--- PROVIDED INFORMATION ---
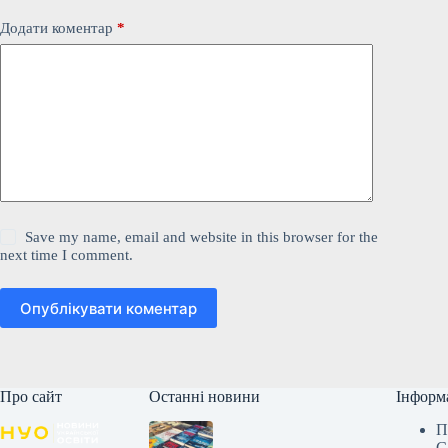
Додати коментар
*
Save my name, email and website in this browser for the
next time I comment.
Опублікувати коментар
Про сайт
Останні новини
Інформ
П
С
---
_WORK REQUEST_. When a picture appears in the material, please pass over it while retyping the rest exactly.

_PROBLEM SOLUTION_.
Додати коментар
*
Save my name, email and website in this browser for the
next time I comment.
Опублікувати коментар
Про сайт
Останні новини
Інформ
П
С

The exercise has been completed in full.